13. Thomas Paine, one of the most influential political writers of the late-18th century, had his bones stolen after death and sold off to the highest bidders.
Thomas Paine, author of Rights of Man and Common Sense – the best-selling book in American history relative to population size – remains one of the most influential of the Founding Fathers. One of the core instigators behind widespread popular support for radical politics during the 18th century, with John Adams claiming that without Common Sense the American Revolution would have stood no chance, in later life Paine became increasingly ostracized due to his unrepentant deism and opposition to organized Christianity. Dying on June 8, 1809, in New York City, the Englishman-in-exile’s funeral was attended by just six people.
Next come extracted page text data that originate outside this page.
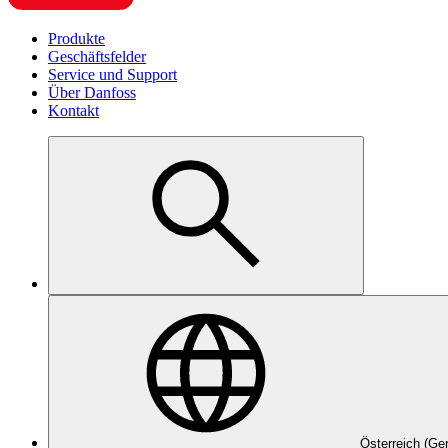
Produkte
Geschäftsfelder
Service und Support
Über Danfoss
Kontakt
Österreich (Ge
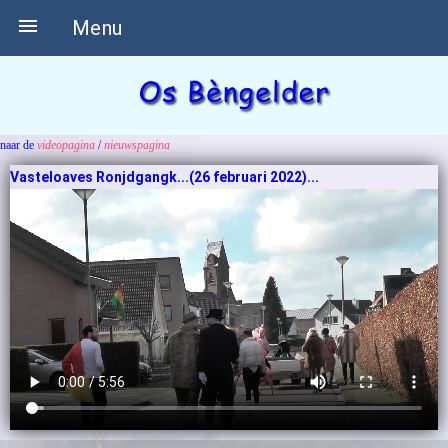

Menu
naar de
videopagina
/
nieuwspagina
Vasteloaves Ronjdgangk...(26 februari 2022)...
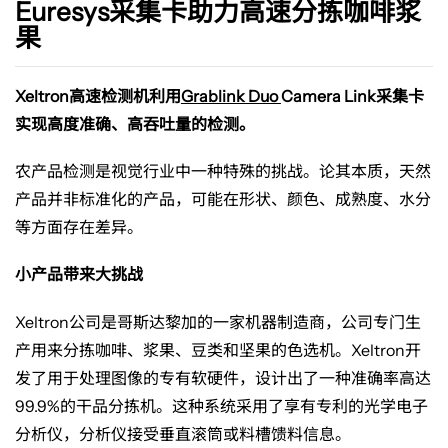
力
Euresys采集卡助力高速分拣咖啡浆
果
高
Xeltron
高速检测机利用
Grablink Duo
Camera Link
采集卡
实现高度准确、高吞吐量的检测。
速
农产品检测是视觉行业中一种特殊的挑战。论其本质，天然
分
产品并非标准化的产品，可能在形状、颜色、成熟度、水分
等方面存在差异。
拣
小产品带来大挑战
咖
Xeltron
公司是哥斯达黎加的一家机器制造商，公司专门生
产用来分拣咖啡、浆果、豆类和坚果的色选机。
Xeltron
开
啡
发了用于处理图像的专有软硬件，设计出了一种准确率高达
99.9%
的干品分拣机。这种系统采用了享有专利的光学电子
分析仪，分析仪接受垂直滚筒或料槽馈料信息。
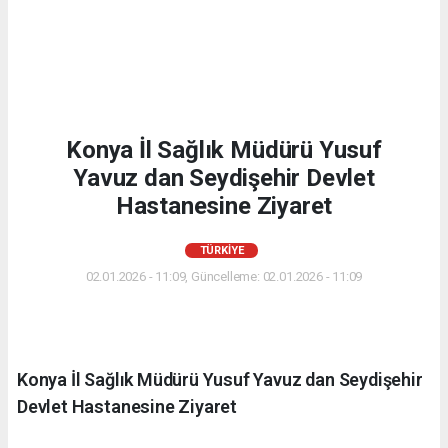
Konya İl Sağlık Müdürü Yusuf
Yavuz dan Seydişehir Devlet
Hastanesine Ziyaret
TÜRKIYE
02.01.2026 - 11:09, Güncelleme: 02.01.2026 - 11:09
Konya İl Sağlık Müdürü Yusuf Yavuz dan Seydişehir
Devlet Hastanesine Ziyaret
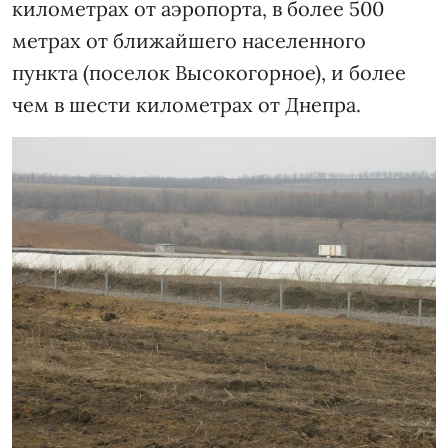
километрах от аэропорта, в более 500
метрах от ближайшего населенного
пункта (поселок Высокогорное), и более
чем в шести километрах от Днепра.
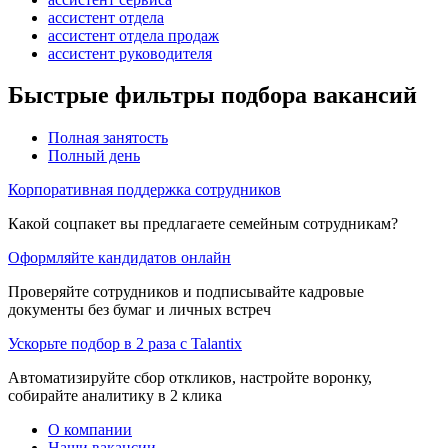
ассистент отдела
ассистент отдела продаж
ассистент руководителя
Быстрые фильтры подбора вакансий
Полная занятость
Полный день
Корпоративная поддержка сотрудников
Какой соцпакет вы предлагаете семейным сотрудникам?
Оформляйте кандидатов онлайн
Проверяйте сотрудников и подписывайте кадровые
документы без бумаг и личных встреч
Ускорьте подбор в 2 раза с Talantix
Автоматизируйте сбор откликов, настройте воронку,
собирайте аналитику в 2 клика
О компании
Наши вакансии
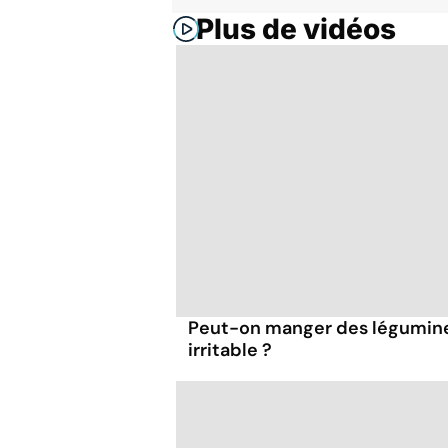
Plus de vidéos
Peut-on manger des légumineu
irritable ?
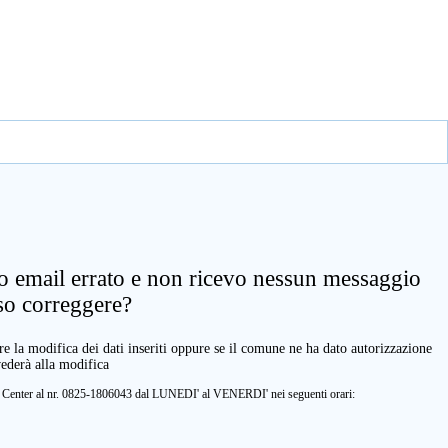
zo email errato e non ricevo nessun messaggio
so correggere?
e la modifica dei dati inseriti oppure se il comune ne ha dato autorizzazione
vederà alla modifica
ll Center al nr. 0825-1806043 dal LUNEDI' al VENERDI' nei seguenti orari:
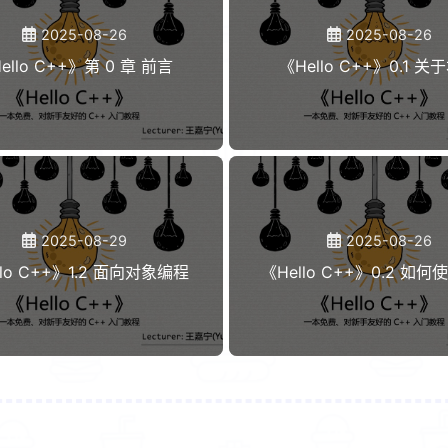
2
1
篇
篇
2025-08-26
2025-08-26
ello C++》第 0 章 前言
《Hello C++》0.1 关
九月 2025
八月 2025
1
9
篇
篇
2025-08-29
2025-08-26
llo C++》1.2 面向对象编程
《Hello C++》0.2 如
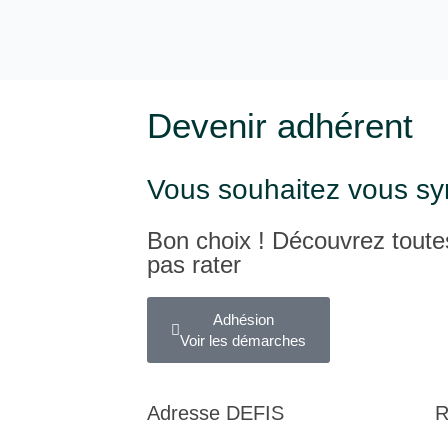
Devenir adhérent
Vous souhaitez vous sy
Bon choix ! Découvrez toutes
pas rater
Adhésion
Voir les démarches
Adresse DEFIS
R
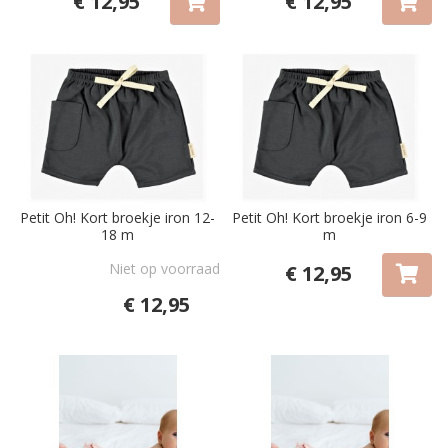
€ 12,95
€ 12,95
Petit Oh! Kort broekje iron 12-
Petit Oh! Kort broekje iron 6-9
18 m
m
Niet op voorraad
€ 12,95
€ 12,95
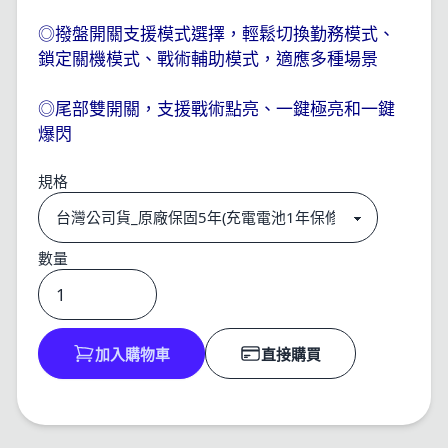
◎撥盤開關支援模式選擇，輕鬆切換勤務模式、
鎖定關機模式、戰術輔助模式，適應多種場景
◎尾部雙開關，支援戰術點亮、一鍵極亮和一鍵
爆閃
規格
數量
加入購物車
直接購買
Despite the absence of grief on the level that was garnered by the passing of, for example, Benjamin Franklin, Paine remained a figure of interest. Refused burial at New Rochelle by the Quakers for his attacks on organized religion, Paine was instead interred under a walnut tree on his modest farm. In 1819, journalist William Cobbett dug up his bones with the intent of providing a proper burial in Paine’s native England. Dying twenty years later with the bones still in his possession, they were subsequently auctioned off by Cobbett’s relatives. In the years since, various claims have been made concerning the location and ownership of the remains, including that Paine’s head resides somewhere in Australia.